Il principio di diritto

La Cassazione, peraltro, osserva che nello specifico si è di fronte ad una azione di impugnazione di deliberazione dell’assemblea di condominio, ai sensi dell’art. 1137 c.c., la quale aveva espresso, come detto, “voto contrario” ad approvare un progetto di installazione di dodici pannelli fotovoltaici su parte comune, comunicato dai condomini all’amministratore, e in tema di di impugnazione della deliberazione dell’assemblea condominiale, “l’onere di provare il vizio di contrarietà alla legge o al regolamento di condominio, da cui deriva l’invalidità della stessa, grava sul condomino che la impugna.
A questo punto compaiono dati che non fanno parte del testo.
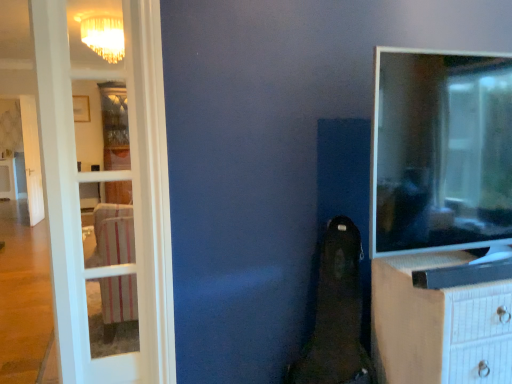 Question: Does white glass door at left have a greater height compared to matte black tv at right?

Choices:
 (A) no
 (B) yes

Answer: (B)

Question: From the image's perspective, is white glass door at left below matte black tv at right?

Choices:
 (A) yes
 (B) no

Answer: (A)

Question: Are white glass door at left and matte black tv at right making contact?

Choices:
 (A) no
 (B) yes

Answer: (A)

Question: Is white glass door at left shorter than matte black tv at right?

Choices:
 (A) yes
 (B) no

Answer: (B)

Question: Does white glass door at left contain matte black tv at right?

Choices:
 (A) yes
 (B) no

Answer: (B)

Question: Are white glass door at left and matte black tv at right far apart?

Choices:
 (A) no
 (B) yes

Answer: (A)

Question: Is matte black tv at right oriented towards white glass door at left?

Choices:
 (A) no
 (B) yes

Answer: (A)

Question: Considering the relative sizes of matte black tv at right and white glass door at left in the image provided, is matte black tv at right shorter than white glass door at left?

Choices:
 (A) yes
 (B) no

Answer: (A)

Question: Does matte black tv at right have a greater height compared to white glass door at left?

Choices:
 (A) no
 (B) yes

Answer: (A)

Question: Is the position of matte black tv at right more distant than that of white glass door at left?

Choices:
 (A) yes
 (B) no

Answer: (B)

Question: From the image's perspective, would you say matte black tv at right is positioned over white glass door at left?

Choices:
 (A) no
 (B) yes

Answer: (B)

Question: Can we say matte black tv at right lies outside white glass door at left?

Choices:
 (A) yes
 (B) no

Answer: (A)

Question: Is white textured chest of drawers at right smaller than white glass door at left?

Choices:
 (A) yes
 (B) no

Answer: (B) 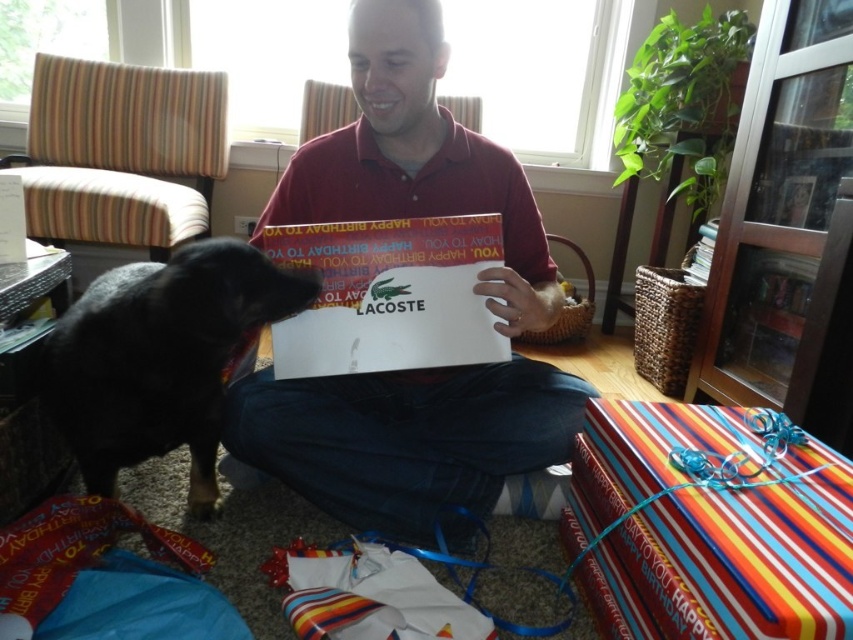 Question: Which is nearer to the black fur dog at left?

Choices:
 (A) striped paper gift at lower right
 (B) matte red shirt at center

Answer: (B)

Question: Is dark blue fabric at center below black fur dog at left?

Choices:
 (A) yes
 (B) no

Answer: (A)

Question: Among these points, which one is farthest from the camera?

Choices:
 (A) 676,552
 (B) 109,440
 (C) 329,176
 (D) 317,428

Answer: (C)

Question: Among these objects, which one is nearest to the camera?

Choices:
 (A) matte red shirt at center
 (B) black fur dog at left
 (C) striped paper gift at lower right

Answer: (C)

Question: Can you confirm if striped paper gift at lower right is positioned to the left of black fur dog at left?

Choices:
 (A) no
 (B) yes

Answer: (A)

Question: Is striped paper gift at lower right bigger than black fur dog at left?

Choices:
 (A) no
 (B) yes

Answer: (A) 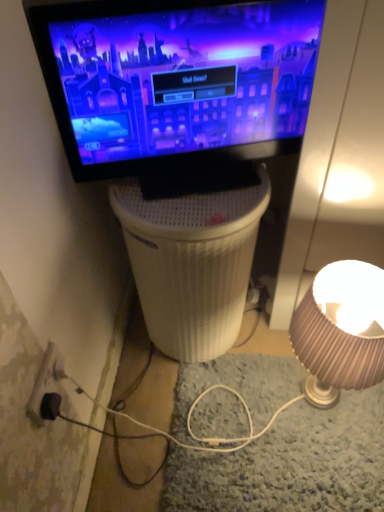 Question: Is black plastic power outlet at lower left closer to camera compared to matte beige lampshade at right?

Choices:
 (A) no
 (B) yes

Answer: (B)

Question: Are black plastic power outlet at lower left and matte beige lampshade at right located far from each other?

Choices:
 (A) no
 (B) yes

Answer: (A)

Question: Considering the relative positions of black plastic power outlet at lower left and matte beige lampshade at right in the image provided, is black plastic power outlet at lower left to the right of matte beige lampshade at right from the viewer's perspective?

Choices:
 (A) no
 (B) yes

Answer: (A)

Question: Could you tell me if black plastic power outlet at lower left is facing matte beige lampshade at right?

Choices:
 (A) yes
 (B) no

Answer: (A)

Question: Can you confirm if black plastic power outlet at lower left is shorter than matte beige lampshade at right?

Choices:
 (A) no
 (B) yes

Answer: (B)

Question: Does point (327, 351) appear closer or farther from the camera than point (38, 387)?

Choices:
 (A) closer
 (B) farther

Answer: (B)

Question: In terms of width, does matte beige lampshade at right look wider or thinner when compared to black plastic power outlet at lower left?

Choices:
 (A) thin
 (B) wide

Answer: (B)

Question: From the image's perspective, relative to black plastic power outlet at lower left, is matte beige lampshade at right above or below?

Choices:
 (A) above
 (B) below

Answer: (A)

Question: Considering their positions, is matte beige lampshade at right located in front of or behind black plastic power outlet at lower left?

Choices:
 (A) front
 (B) behind

Answer: (B)

Question: Visually, is matte beige lampshade at right positioned to the left or to the right of white ribbed plastic at center?

Choices:
 (A) left
 (B) right

Answer: (B)

Question: Is matte beige lampshade at right taller or shorter than white ribbed plastic at center?

Choices:
 (A) tall
 (B) short

Answer: (B)

Question: From the image's perspective, is matte beige lampshade at right above or below white ribbed plastic at center?

Choices:
 (A) below
 (B) above

Answer: (A)

Question: Looking at their shapes, would you say matte beige lampshade at right is wider or thinner than white ribbed plastic at center?

Choices:
 (A) wide
 (B) thin

Answer: (B)

Question: Relative to matte black monitor at upper center, is matte beige lampshade at right in front or behind?

Choices:
 (A) behind
 (B) front

Answer: (A)

Question: Do you think matte beige lampshade at right is within matte black monitor at upper center, or outside of it?

Choices:
 (A) outside
 (B) inside

Answer: (A) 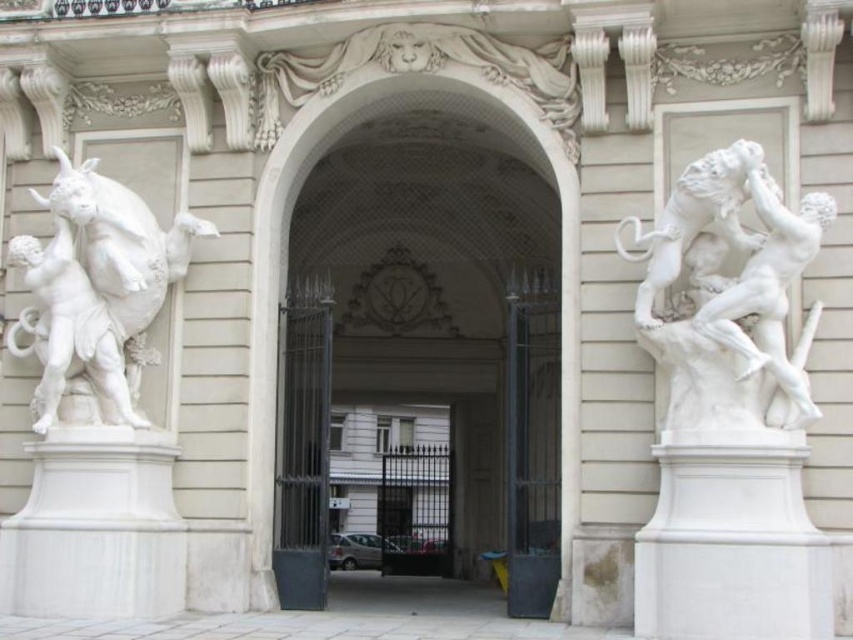 Question: Is white marble archway at center to the right of white marble statue at left from the viewer's perspective?

Choices:
 (A) no
 (B) yes

Answer: (B)

Question: Observing the image, what is the correct spatial positioning of white marble sculpture at right in reference to white marble archway at center?

Choices:
 (A) right
 (B) left

Answer: (A)

Question: Which point is farther to the camera?

Choices:
 (A) (537, 118)
 (B) (103, 392)

Answer: (A)

Question: Can you confirm if white marble archway at center is positioned above white marble statue at left?

Choices:
 (A) yes
 (B) no

Answer: (B)

Question: Which is nearer to the white marble statue at left?

Choices:
 (A) white marble sculpture at right
 (B) white marble archway at center

Answer: (B)

Question: Which point is farther from the camera taking this photo?

Choices:
 (A) (706, 182)
 (B) (125, 308)

Answer: (B) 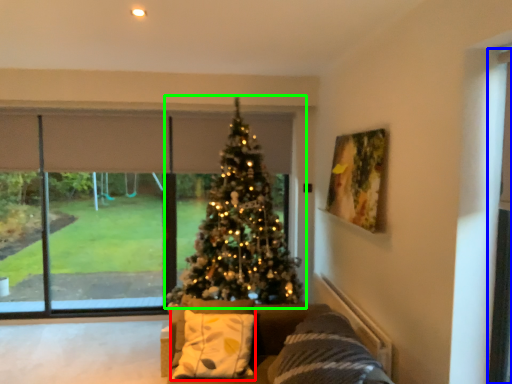 Question: Which object is positioned closest to pillow (highlighted by a red box)? Select from screen door (highlighted by a blue box) and christmas tree (highlighted by a green box).

Choices:
 (A) screen door
 (B) christmas tree

Answer: (B) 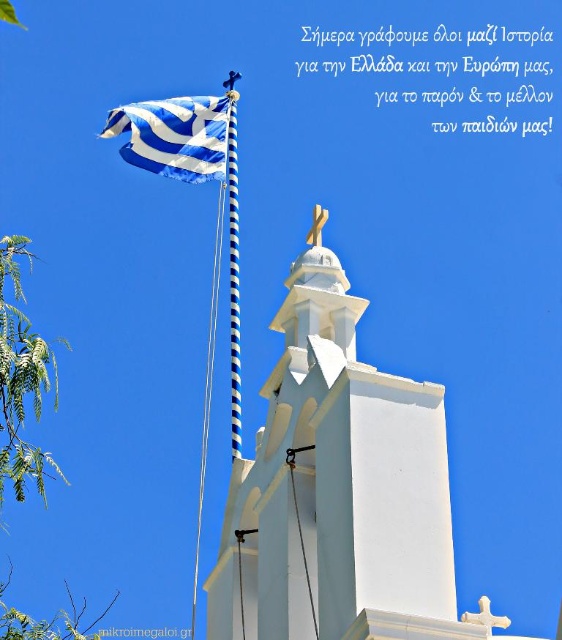 From the picture: You are an artist trying to paint the scene. You notice the blue and white striped flag at upper left and the blue striped pole at upper center. Which object should you make wider in your painting to stay true to the original image?

The blue and white striped flag at upper left should be made wider in the painting since its width is larger than the blue striped pole at upper center.

Based on the scene description, where is the white smooth tower at center located in the image?

The white smooth tower at center is located at point (334,483) in the image.

You are standing in front of the church and want to take a photo of two specific points marked in the scene. The first point is at coordinates point (x=151, y=161) and the second is at point (x=235, y=109). Which point will appear larger in your photo?

Point (x=151, y=161) is closer to the camera than point (x=235, y=109), so it will appear larger in the photo. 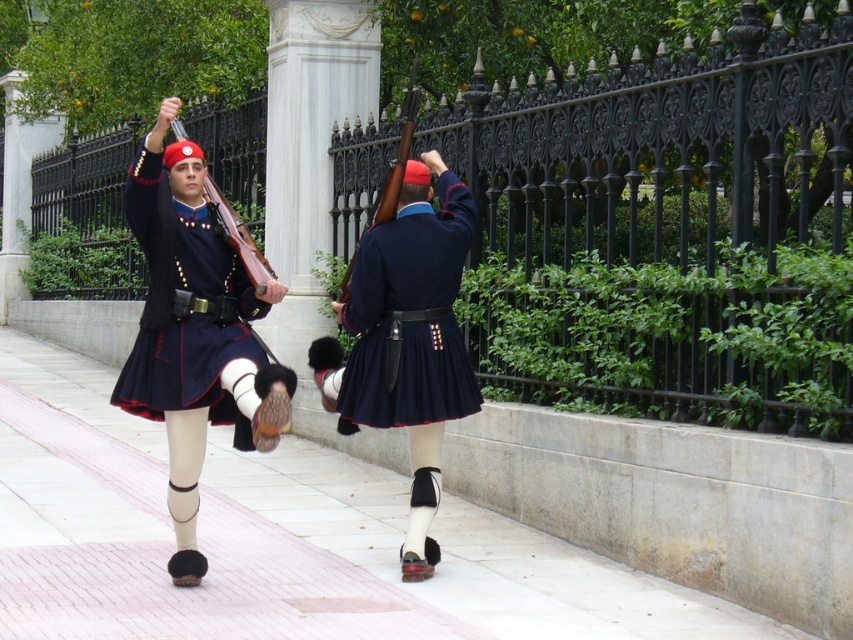 Question: Based on their relative distances, which object is nearer to the matte wood rifle at upper center?

Choices:
 (A) pink brick pavement at lower center
 (B) matte blue kilt at center
 (C) wooden rifle at center

Answer: (C)

Question: Can you confirm if wooden rifle at center is positioned below matte wood rifle at upper center?

Choices:
 (A) yes
 (B) no

Answer: (B)

Question: Which object is the farthest from the matte blue kilt at center?

Choices:
 (A) pink brick pavement at lower center
 (B) matte wood rifle at upper center
 (C) wooden rifle at center

Answer: (A)

Question: Which point is farther from the camera taking this photo?

Choices:
 (A) (337, 618)
 (B) (229, 243)

Answer: (B)

Question: Observing the image, what is the correct spatial positioning of matte blue kilt at center in reference to wooden rifle at center?

Choices:
 (A) right
 (B) left

Answer: (A)

Question: Is pink brick pavement at lower center to the left of matte wood rifle at upper center from the viewer's perspective?

Choices:
 (A) yes
 (B) no

Answer: (A)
La contrarietà alla legge della impugnata deliberazione discenderebbe soltanto dalla constatazione che l’assemblea avesse deciso di denegare l’installazione dell’impianto per la produzione di energia da fonte rinnovabile destinata al servizio dell’unità immobiliare dei ricorrenti, opponendosi alla concreta utilizzazione del bene comune che vogliano farne i singoli partecipanti, così adottando un provvedimento non previsto dalla legge o dal regolamento, ove la volontà collettiva non fosse giustificata dalla tutela delle esigenze conservative dei diritti inerenti alle parti condominiali. Un siffatto diniego di autorizzazione non è stato però colto dalla Corte d’appello nel testo della delibera del 15 marzo 2018, essendo la stessa apparsa come una mera manifestazione maggioritaria dell’interesse contrario di altri condomini alla installazione dell’impianto”.

La Suprema Corte conclude quindi enunciando il seguente principio di diritto: l’istallazione su una superficie comune di un impianto per la produzione di energia da fonti rinnovabili destinato al servizio di una unità immobiliare, ai sensi dell’art. 1122 bis. c.c., che non renda necessaria la modificazione delle parti condominiali, può essere eseguita dal singolo condomino senza alcuna preventiva autorizzazione dell’assemblea. Ne consegue che all’eventuale parere contrario alla installazione di un tale impianto espresso dall’assemblea deve attribuirsi soltanto il valore di mero riconoscimento dell’esistenza di concrete pretese degli altri condomini rispetto alla utilizzazione del bene comune che voglia farne il singolo partecipante, con riferimento al quale non sussiste l’interesse ad agire per l’impugnazione della deliberazione ai sensi dell’art. 1137 c.c.”.